With the referendum now only weeks away, it is a useful time to collect together the arguments for legalization and test their soundness.  The arguments, as they appear to be, are:

(1)    Cannabis is no more harmful than alcohol and it is legal to consume alcohol and so it should be too for cannabis.

(2)    Medicinal cannabis is now legal and cannabis for recreational use should be also.

(3)    The legalisation of cannabis will decrease any harm to users because its production, supply, strength and price will be regulated.

(4)    Legalisation of cannabis supply and use will eliminate the black market.

(5)    It is wrong that people who use cannabis should be convicted under the criminal law.

My analysis, by reference to research, written expert and professional opinion, and plain logic suggests that there are flaws with each of these propositions.  My conclusion is that, properly used, the amendment that was made to the Misuse of Drugs Act 1975 last year that gives Police discretion not to prosecute where a health-centred or therapeutic approach can be achieved is more likely to achieve the proposed Bill’s objective of reducing harm from cannabis use than wholesale legalisation of the use of the drug.

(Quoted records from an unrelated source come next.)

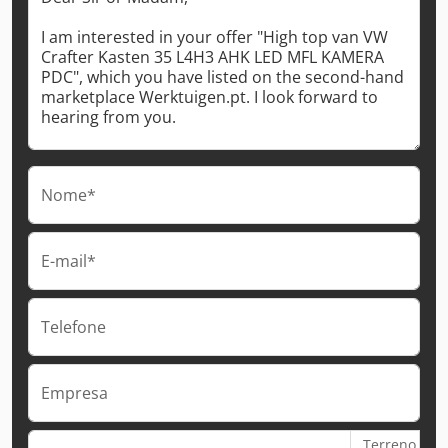
Nome*
E-mail*
Telefone
Empresa
Terreno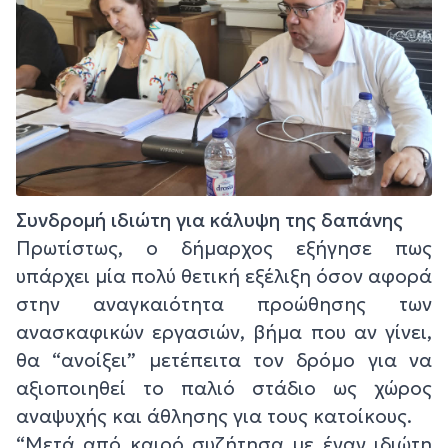
Συνδρομή ιδιώτη για κάλυψη της δαπάνης
Πρωτίστως, ο δήμαρχος εξήγησε πως
υπάρχει μία πολύ θετική εξέλιξη όσον αφορά
στην αναγκαιότητα προώθησης των
ανασκαφικών εργασιών, βήμα που αν γίνει,
θα “ανοίξει” μετέπειτα τον δρόμο για να
αξιοποιηθεί το παλιό στάδιο ως χώρος
αναψυχής και άθλησης για τους κατοίκους.
“Μετά από καιρό συζήτησα με έναν ιδιώτη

CANNABIS IS NO MORE HARMFUL THAN ALCOHOL AND IT IS LEGAL TO CONSUME ALCOHOL AND SO IT SHOULD BE TOO FOR CANNABIS

In a recent article (3 August 2020) in The NZ Herald, Professor Mary Cannon, Professor of Psychiatric Epidemiology and Youth Mental Health at the Royal College of Surgeons in Ireland, described this proposition as spurious and along the lines of “Would you rather be eaten by a lion or a bear or run over by a truck or a bus?”  She went on to make the point that, while there is a rare condition known as alcohol hallucinosis which can cause hallucinations and paranoia in heavy life-time alcohol users suffering an alcohol withdrawal reaction, this is not a psychotic disorder.  By contrast, based on extensive medical research, cannabis “is strongly associated with psychotic symptoms and psychotic disorders such schizophrenia”.  She continued: “In fact, cannabis use is now the most powerful single environmental risk factor for psychotic disorder.”  She has also referred (in a separate Irish Times article cited below) to a statement by Dr Brendan Kelly, Professor of Psychiatry at Trinity College Dublin, that: “It is now exceedingly rare to meet a man with new-onset schizophrenia or a related disorder who was not smoking cannabis before he experienced symptoms”.

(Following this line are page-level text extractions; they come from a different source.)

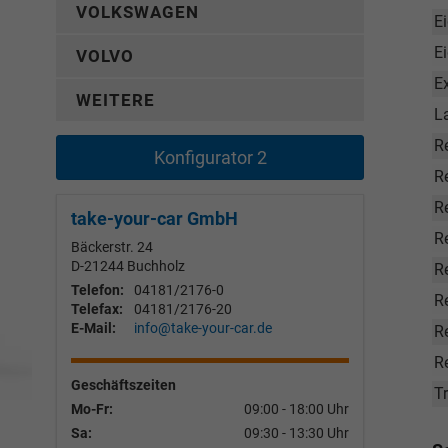
VOLKSWAGEN
Ei
E
VOLVO
E
WEITERE
L
R
Konfigurator 2
Re
R
take-your-car GmbH
R
Bäckerstr. 24
D-21244
Buchholz
R
Telefon:
04181/2176-0
R
Telefax:
04181/2176-20
E-Mail:
info@take-your-car.de
Re
R
Geschäftszeiten
T
Mo-Fr:
09:00 - 18:00 Uhr
Sa:
09:30 - 13:30 Uhr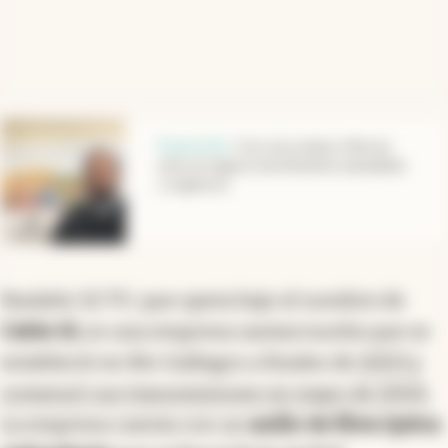
abre en nueva pestaña
Expansión
.
Con una compra, Morixe
entra al negocio de alimentos saludables
y orgánicos
Paralelo 52 TV, que opera bajo el nombre de
Cable 10,
es una empresa santacruceña que se
estableció en Río Gallegos a finales de
2003 y
comenzó sus transmisiones en mayo de 2004.
La empresa cuenta con un
anillo de fibra óptica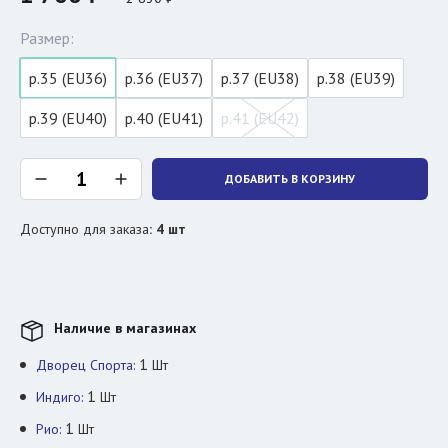
Размер:
р.35 (EU36)
р.36 (EU37)
р.37 (EU38)
р.38 (EU39)
р.39 (EU40)
р.40 (EU41)
р.41 (EU42)
ДОБАВИТЬ В КОРЗИНУ
Доступно для заказа
:
4
шт
Наличие в магазинах
1
Дворец Спорта:
Шт
1
Индиго:
Шт
1
Рио:
Шт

Again based on research, Professor Cannon says that it has been established that young people (teenagers and young adults) are particularly vulnerable because of the effect that cannabis has on the developing brain. Those who start using cannabis before the age of 15 were found to have 4 times the risk of being diagnosed with schizophrenia by the age of 26. There was evidence also of an 8 point drop in IQ that appears to be irreversible and lesser employment achievement. Professor Cannon described the psychosis associated with cannabis as one with “high levels of agitation, aggression and paranoia and can present a risk to family and others”.

Parents who may be indulgent or prepared to condone the use of cannabis by their teenage children should watch the following easy-to-follow account of the effects on teenage brain development:

Professor Cannon is far from being on her own.  A joint review of 18 separate research studies by Marconi, Di Forti, Lewis and Murray (Meta-analysis of the Association between the level of Cannabis Use and Risk of Psychosis, (2016) 42 Schizophrenia Bulletin 1262) established that higher levels of cannabis use were associated with increased risk of psychosis including schizophrenia.

In relation to alcohol, Professor Cannon in her Herald article makes the point that the failure of governments worldwide to control alcohol harm “shows that once an addictive substance is legalised and freely available, public health takes a second place to profit”. As she puts it: “Once society normalises the widespread use of a drug, it is almost impossible to undo that and put the genie back in the bottle”.